*** Begin section ***

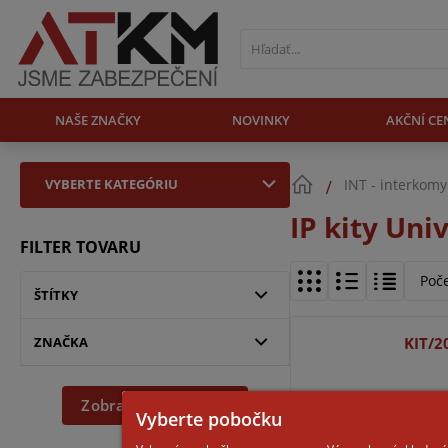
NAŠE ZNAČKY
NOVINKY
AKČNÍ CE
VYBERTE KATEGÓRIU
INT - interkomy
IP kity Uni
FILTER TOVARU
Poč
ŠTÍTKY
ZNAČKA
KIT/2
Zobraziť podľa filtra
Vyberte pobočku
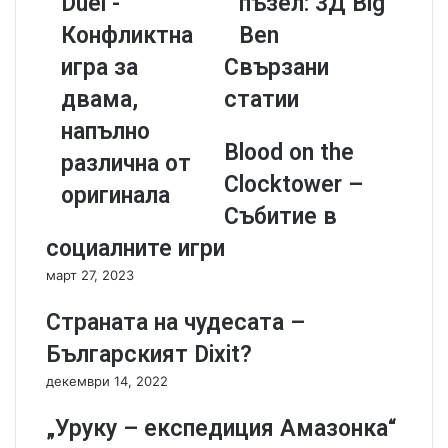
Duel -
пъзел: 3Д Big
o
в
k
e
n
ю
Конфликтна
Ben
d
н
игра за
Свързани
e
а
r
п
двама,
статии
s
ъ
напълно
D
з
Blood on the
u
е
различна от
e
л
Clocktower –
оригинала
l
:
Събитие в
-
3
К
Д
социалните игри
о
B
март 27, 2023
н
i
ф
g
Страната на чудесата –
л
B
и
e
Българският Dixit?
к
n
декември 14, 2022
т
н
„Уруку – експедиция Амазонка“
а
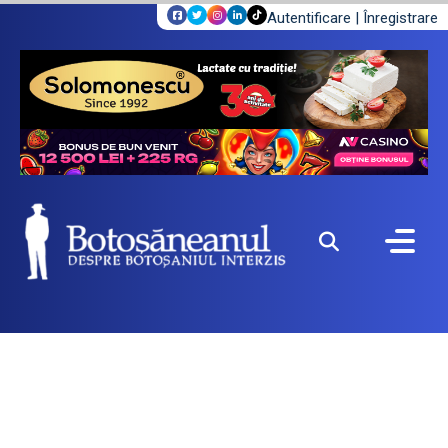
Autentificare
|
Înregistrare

*** End section ***
*** Begin section ***

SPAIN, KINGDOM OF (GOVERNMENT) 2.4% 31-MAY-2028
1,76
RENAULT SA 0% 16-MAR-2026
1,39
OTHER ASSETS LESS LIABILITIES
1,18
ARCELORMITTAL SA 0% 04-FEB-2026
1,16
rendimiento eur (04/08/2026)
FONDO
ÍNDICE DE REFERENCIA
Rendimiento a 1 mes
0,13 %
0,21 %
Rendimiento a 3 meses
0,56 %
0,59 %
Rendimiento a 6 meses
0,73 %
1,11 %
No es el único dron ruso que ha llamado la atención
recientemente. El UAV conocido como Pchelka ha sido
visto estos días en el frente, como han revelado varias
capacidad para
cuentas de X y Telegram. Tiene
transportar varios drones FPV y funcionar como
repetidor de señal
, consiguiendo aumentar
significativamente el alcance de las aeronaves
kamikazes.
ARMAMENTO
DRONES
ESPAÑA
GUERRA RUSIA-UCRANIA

*** End section ***
*** Begin section ***

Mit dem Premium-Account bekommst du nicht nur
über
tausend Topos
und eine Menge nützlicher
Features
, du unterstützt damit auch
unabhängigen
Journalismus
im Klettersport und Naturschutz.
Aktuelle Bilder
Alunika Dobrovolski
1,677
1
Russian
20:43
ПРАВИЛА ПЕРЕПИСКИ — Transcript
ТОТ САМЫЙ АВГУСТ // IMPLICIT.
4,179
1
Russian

*** End section ***

**TASK PROMPT:** Check each line of the records above, and copy those that hold the word "como".

**RESULT FOR THIS EXERCISE:**
recientemente. El UAV conocido como Pchelka ha sido
visto estos días en el frente, como han revelado varias
transportar varios drones FPV y funcionar como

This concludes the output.